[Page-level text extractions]
○ ○ ○

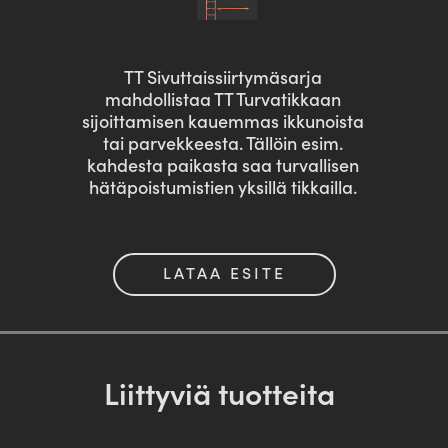
TT Sivuttaissiirtymäsarja
mahdollistaa TT Turvatikkaan
sijoittamisen kauemmas ikkunoista
tai parvekkeesta. Tällöin esim.
kahdesta paikasta saa turvallisen
hätäpoistumistien yksillä tikkailla.
LATAA ESITE
Liittyviä tuotteita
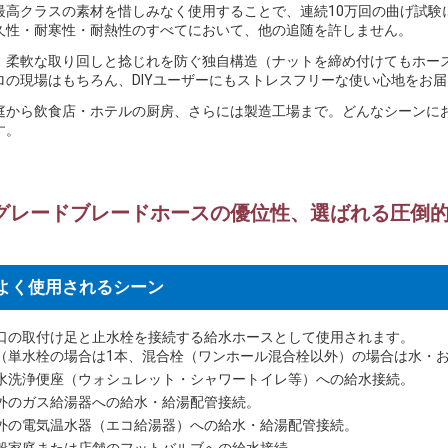
最高クラスの素材を惜しみなく使用することで、連続10万回の曲げ試験に
久性・耐寒性・耐熱性のすべてにおいて、他の追随を許しません。
、柔軟な取り回しと捻じれを防ぐ独自構造（ナットを締め付けてもホー
ロの現場はもちろん、DIYユーザーにもストレスフリーな使い心地をお
庭から飲食店・ホテルの厨房、さらには製造工場まで。どんなシーンに
す。
グレードブレードホースの優位性、選ばれる圧倒
よく使用されるシーン
口の取付け足と止水栓を接続する給水ホースとして使用されます。
単水栓の場合は1本、混合栓（ワンホール混合栓以外）の場合は水・お
水洗浄便座（ウォシュレット・シャワートイレ等）への給水接続。
外のガス給湯器への給水・給湯配管接続。
外の電気温水器（エコ給湯器）への給水・給湯配管接続。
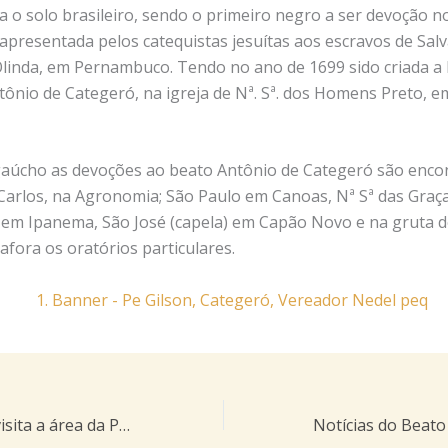
a o solo brasileiro, sendo o primeiro negro a ser devoção no
 apresentada pelos catequistas jesuítas aos escravos de Sal
Olinda, em Pernambuco. Tendo no ano de 1699 sido criada a
tônio de Categeró, na igreja de Nª. Sª. dos Homens Preto, e
aúcho as devoções ao beato Antônio de Categeró são enco
 Carlos, na Agronomia; São Paulo em Canoas, Nª Sª das Graç
, em Ipanema, São José (capela) em Capão Novo e na gruta 
fora os oratórios particulares.
Vereador Nedel visita a área da Praça a Santo Antônio de Categeró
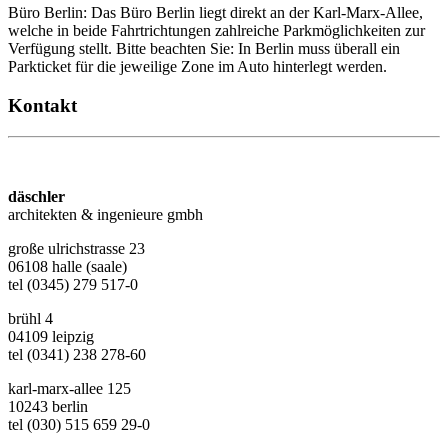
Büro Berlin: Das Büro Berlin liegt direkt an der Karl-Marx-Allee,
welche in beide Fahrtrichtungen zahlreiche Parkmöglichkeiten zur
Verfügung stellt. Bitte beachten Sie: In Berlin muss überall ein
Parkticket für die jeweilige Zone im Auto hinterlegt werden.
Kontakt
däschler
architekten & ingenieure gmbh
große ulrichstrasse 23
06108 halle (saale)
tel (0345) 279 517-0
brühl 4
04109 leipzig
tel (0341) 238 278-60
karl-marx-allee 125
10243 berlin
tel (030) 515 659 29-0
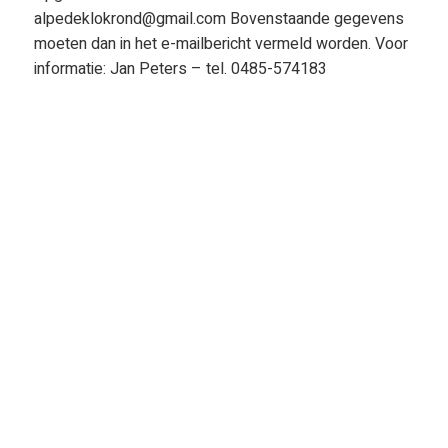
alpedeklokrond@gmail.com Bovenstaande gegevens
moeten dan in het e-mailbericht vermeld worden. Voor
informatie: Jan Peters – tel. 0485-574183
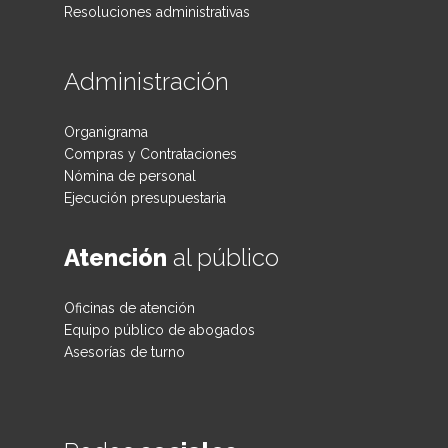
Resoluciones administrativas
Administración
Organigrama
Compras y Contrataciones
Nómina de personal
Ejecución presupuestaria
Atención
al público
Oficinas de atención
Equipo público de abogados
Asesorías de turno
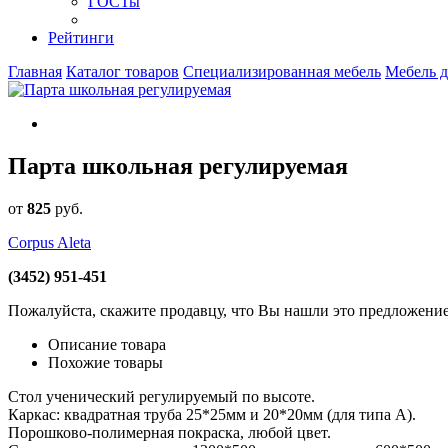
ГОСТы
Рейтинги
Главная
Каталог товаров
Специализированная мебель
Мебель д
Парта школьная регулируемая
от
825
руб
.
Corpus Aleta
(3452) 951-451
Пожалуйста, скажите продавцу, что Вы нашли это предложени
Описание товара
Похожие товары
Стол ученический регулируемый по высоте.
Каркас: квадратная труба 25*25мм и 20*20мм (для типа А).
Порошково-полимерная покраска, любой цвет.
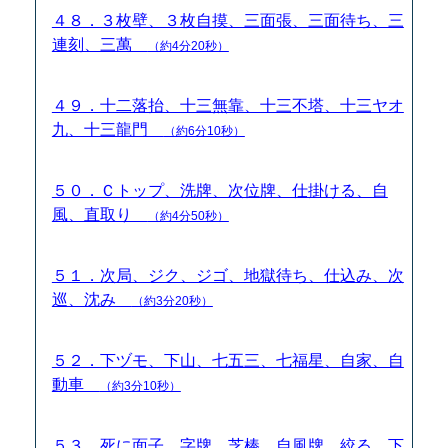
４８．３枚壁、３枚自摸、三面張、三面待ち、三
連刻、三萬
（約4分20秒）
４９．十二落抬、十三無靠、十三不塔、十三ヤオ
九、十三龍門
（約6分10秒）
５０．Ｃトップ、洗牌、次位牌、仕掛ける、自
風、直取り
（約4分50秒）
５１．次局、ジク、ジゴ、地獄待ち、仕込み、次
巡、沈み
（約3分20秒）
５２．下ヅモ、下山、七五三、七福星、自家、自
動車
（約3分10秒）
５３．死に面子、字牌、芝棒、自風牌、絞る、下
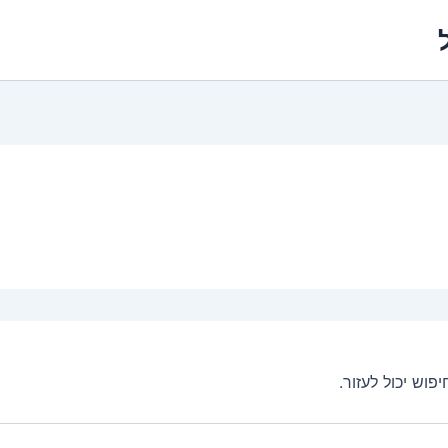
וש יכול לעזור.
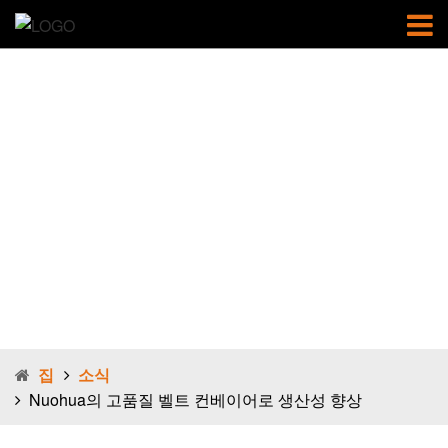
Nuohua의 고품
질 벨트 컨베이
어로 생산성 향
상
집
소식
Nuohua의 고품질 벨트 컨베이어로 생산성 향상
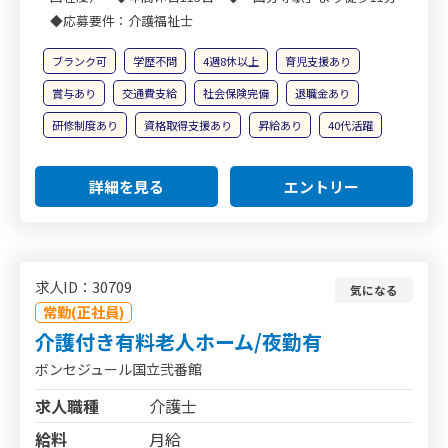
◆応募要件：介護福祉士
ブランク可
学歴不問
4週8休以上
育児支援あり
賞与あり
交通費支給
社会保険完備
退職金あり
研修制度あり
資格取得支援あり
昇給あり
40代活躍
詳細を見る
エントリー
求人ID：30709
気になる
常勤(正社員)
介護付き有料老人ホーム/夜勤有
ボンセジュール国立弐番館
求人職種
介護士
給料
月給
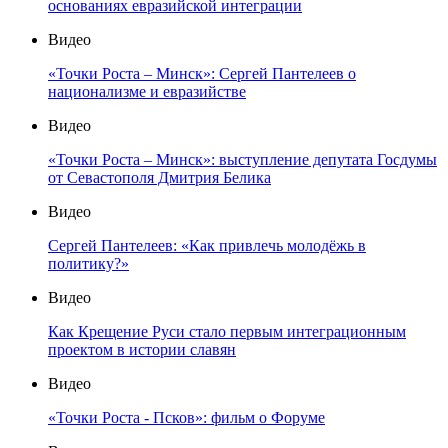
основаниях евразийской интеграции
Видео
«Точки Роста – Минск»: Сергей Пантелеев о
национализме и евразийстве
Видео
«Точки Роста – Минск»: выступление депутата Госдумы
от Севастополя Дмитрия Белика
Видео
Сергей Пантелеев: «Как привлечь молодёжь в
политику?»
Видео
Как Крещение Руси стало первым интеграционным
проектом в истории славян
Видео
«Точки Роста - Псков»: фильм о Форуме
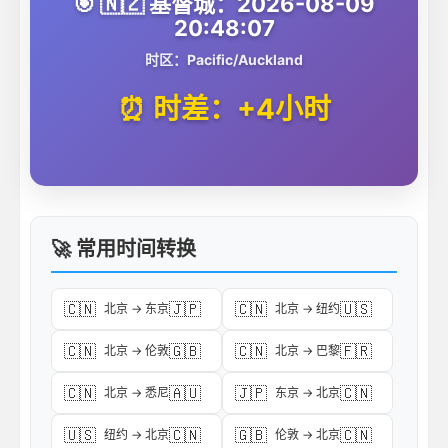
🎯 🇳🇿 基督城：2026-08-09
20:48:07
时区：Pacific/Auckland
⏰ 时差：+4小时
🚀 常用时间转换
🇨🇳
🇯🇵
🇨🇳
🇺🇸
北京 → 东京
北京 → 纽约
🇨🇳
🇬🇧
🇨🇳
🇫🇷
北京 → 伦敦
北京 → 巴黎
🇨🇳
🇦🇺
🇯🇵
🇨🇳
北京 → 悉尼
东京 → 北京
🇺🇸
🇨🇳
🇬🇧
🇨🇳
纽约 → 北京
伦敦 → 北京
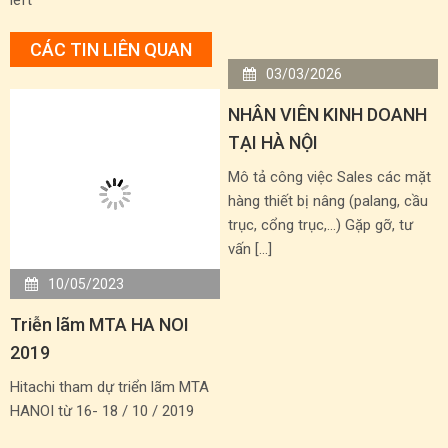
left
CÁC TIN LIÊN QUAN
03/03/2026
NHÂN VIÊN KINH DOANH
TẠI HÀ NỘI
Mô tả công việc Sales các mặt
hàng thiết bị nâng (palang, cầu
trục, cổng trục,…) Gặp gỡ, tư
vấn […]
10/05/2023
Triễn lãm MTA HA NOI
2019
Hitachi tham dự triển lãm MTA
HANOI từ 16- 18 / 10 / 2019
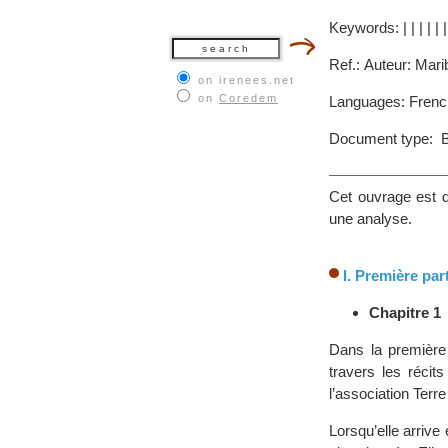
Keywords:
|
|
|
|
|
Ref.: Auteur: Mari
on irenees.net
on
Coredem
Languages: Frenc
Document type: 
Cet ouvrage est d
une analyse.
I. Première par
Chapitre 1
Dans la première
travers les récit
l’association Ter
Lorsqu’elle arrive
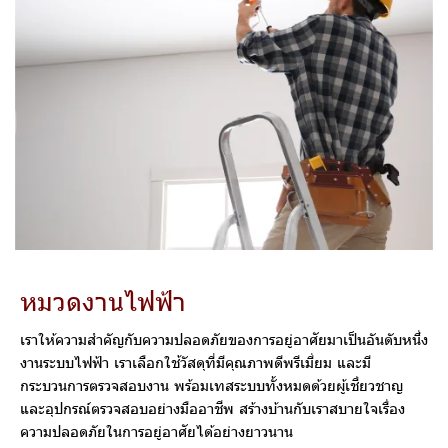
ห
ม
ว
ด
ง
า
น
ไ
ฟ
ฟ้
า
เราให้ความสำคัญกับความปลอดภัยของการอยู่อาศัยมาเป็นอันดับหนึ่ง
งานระบบไฟฟ้า เราเลือกใช้วัสดุที่มีคุณภาพดีพรีเมี่ยม และมี
กระบวนการตรวจสอบงาน พร้อมเทสระบบทั้งหมดด้วยผู้เชี่ยวชาญ
และอุปกรณ์ตรวจสอบอย่างมืออาชีพ สร้างบ้านกับเราสบายใจเรื่อง
ความปลอดภัยในการอยู่อาศัยได้อย่างยาวนาน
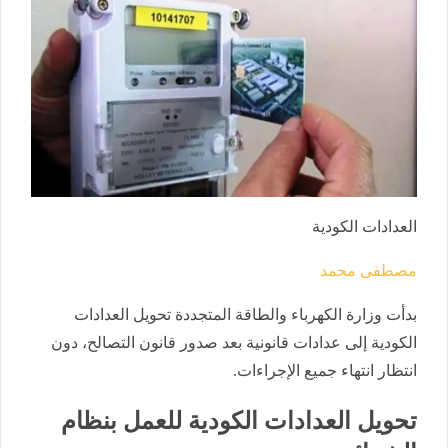
العدادات الكودية
مصطفى محمد
بدأت وزارة الكهرباء والطاقة المتجددة تحويل العدادات
الكودية إلى عدادات قانونية بعد صدور قانون التصالح، دون
انتظار انتهاء جميع الإجراءات.
تحويل العدادات الكودية للعمل بنظام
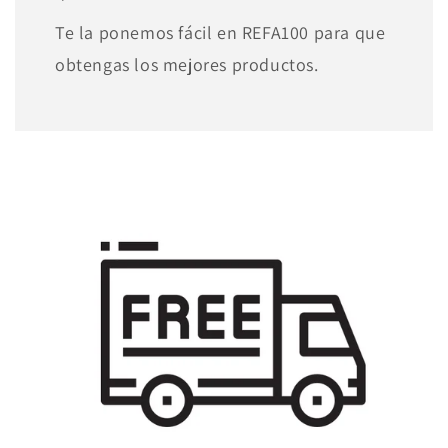
Te la ponemos fácil en REFA100 para que
obtengas los mejores productos.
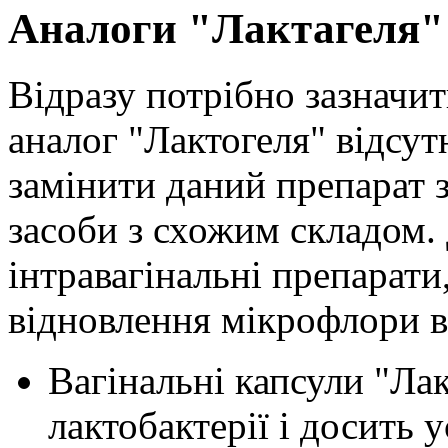
Аналоги "Лактагеля"
Відразу потрібно зазначи
аналог "Лактогеля" відсут
замінити даний препарат 
засоби з схожим складом.
інтравагінальні препарати
відновлення мікрофлори в 
Вагінальні капсули "Ла
лактобактерії і досить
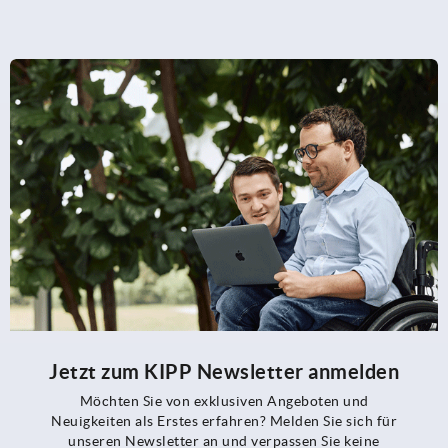
Jetzt zum KIPP Newsletter anmelden
Möchten Sie von exklusiven Angeboten und
Neuigkeiten als Erstes erfahren? Melden Sie sich für
unseren Newsletter an und verpassen Sie keine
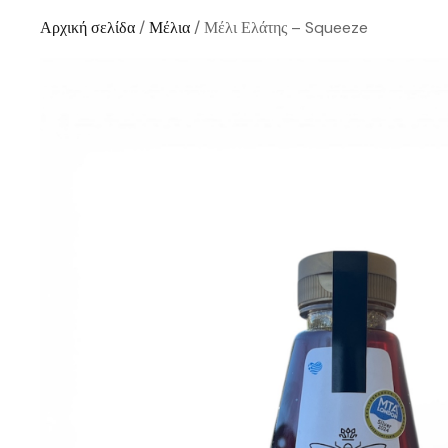
Αρχική σελίδα
/
Μέλια
/ Μέλι Ελάτης – Squeeze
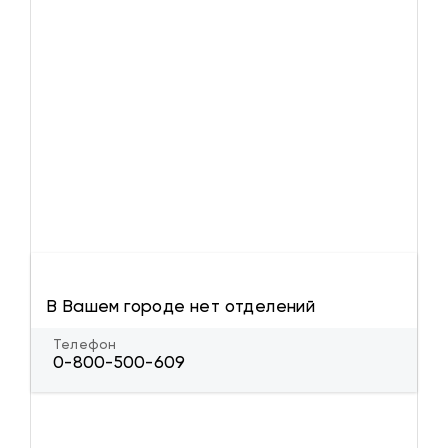
В Вашем городе нет отделений
Телефон
0-800-500-609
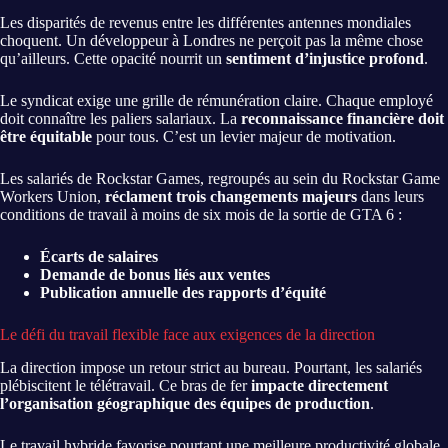
Les disparités de revenus entre les différentes antennes mondiales
choquent. Un développeur à Londres ne perçoit pas la même chose
qu’ailleurs. Cette opacité nourrit un
sentiment d’injustice profond
.
Le syndicat exige une grille de rémunération claire. Chaque employé
doit connaître les paliers salariaux. La
reconnaissance financière doit
être équitable
pour tous. C’est un levier majeur de motivation.
Les salariés de Rockstar Games, regroupés au sein du Rockstar Game
Workers Union,
réclament trois changements majeurs
dans leurs
conditions de travail à moins de six mois de la sortie de GTA 6 :
Écarts de salaires
Demande de bonus liés aux ventes
Publication annuelle des rapports d’équité
Le défi du travail flexible face aux exigences de la direction
La direction impose un retour strict au bureau. Pourtant, les salariés
plébiscitent le télétravail. Ce bras de fer
impacte directement
l’organisation géographique des équipes de production
.
Le travail hybride favorise pourtant une meilleure productivité globale.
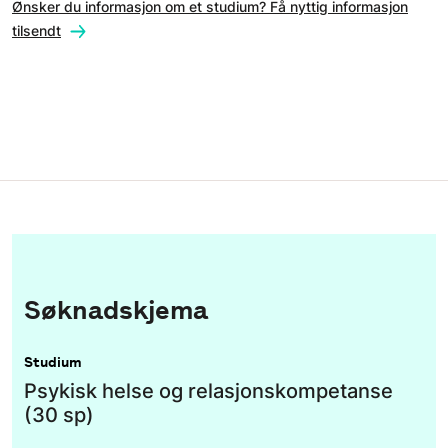
Ønsker du informasjon om et studium? Få nyttig informasjon
tilsendt
Søknadskjema
Studium
Psykisk helse og relasjonskompetanse
(30 sp)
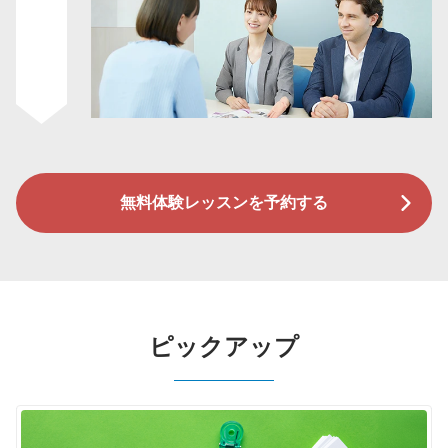
無料体験レッスンを予約する
ピックアップ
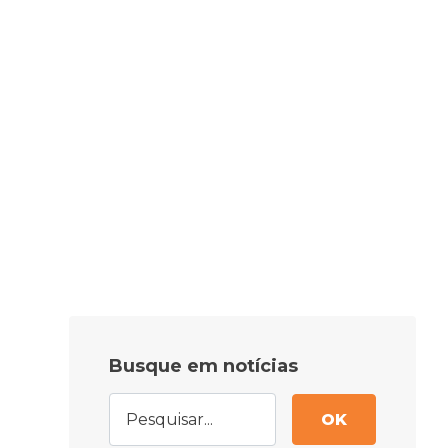
Busque em notícias
OK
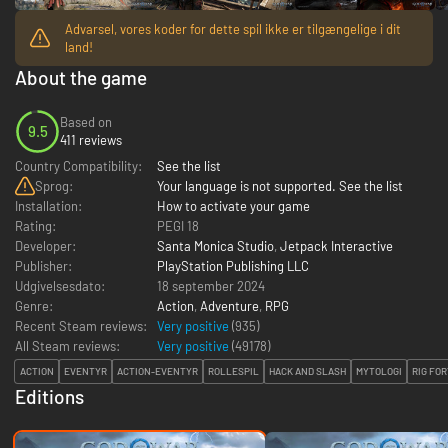
Advarsel, vores koder for dette spil ikke er tilgængelige i dit
land!
About the game
Based on
9.5
411 reviews
Country Compatibility:
See the list
Sprog:
Your language is not supported. See the list
Installation:
How to activate your game
Rating:
PEGI 18
Developer:
Santa Monica Studio
,
Jetpack Interactive
Publisher:
PlayStation Publishing LLC
Udgivelsesdato:
18 september 2024
Genre:
Action
,
Adventure
,
RPG
Recent Steam reviews:
Very positive
(935)
All Steam reviews:
Very positive
(
49178
)
ACTION
EVENTYR
ACTION-EVENTYR
ROLLESPIL
HACK AND SLASH
MYTOLOGI
RIG FO
Editions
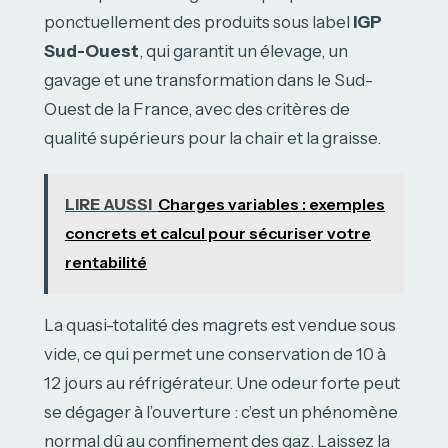
ponctuellement des produits sous label
IGP
Sud-Ouest
, qui garantit un élevage, un
gavage et une transformation dans le Sud-
Ouest de la France, avec des critères de
qualité supérieurs pour la chair et la graisse.
LIRE AUSSI
Charges variables : exemples
concrets et calcul pour sécuriser votre
rentabilité
La quasi-totalité des magrets est vendue sous
vide, ce qui permet une conservation de 10 à
12 jours au réfrigérateur. Une odeur forte peut
se dégager à l’ouverture : c’est un phénomène
normal dû au confinement des gaz. Laissez la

○ ○ ○

§ Task to carry out
Lines from the entries that contain the string "Ouest" are what must be copied.

§ Written reply
Sud-Ouest
Ouest de la France, avec des critères de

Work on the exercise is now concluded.